◆ **Task item**: Before returning the data, strip out the pictures and keep everything else exactly the same.

◆ **Available data**:
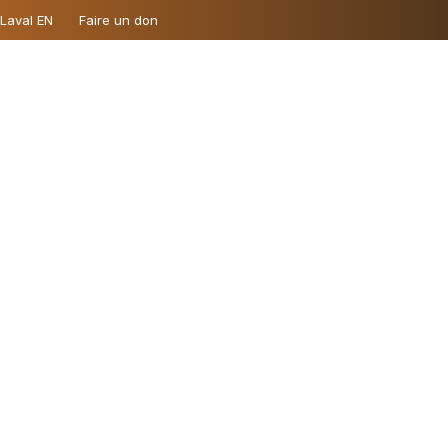
 Laval EN
Faire un don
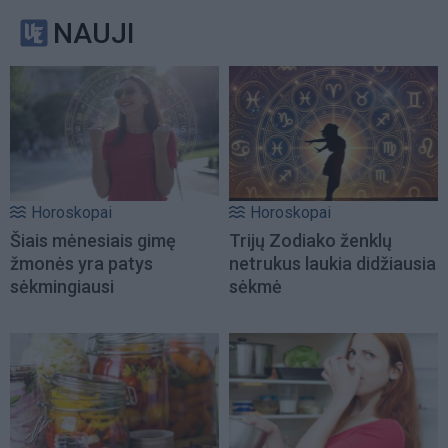
NAUJI
Horoskopai
Horoskopai
Šiais mėnesiais gimę
Trijų Zodiako ženklų
žmonės yra patys
netrukus laukia didžiausia
sėkmingiausi
sėkmė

◆ **Exercise response**:
 Laval EN
Faire un don
NAUJI
Horoskopai
Horoskopai
Šiais mėnesiais gimę
Trijų Zodiako ženklų
žmonės yra patys
netrukus laukia didžiausia
sėkmingiausi
sėkmė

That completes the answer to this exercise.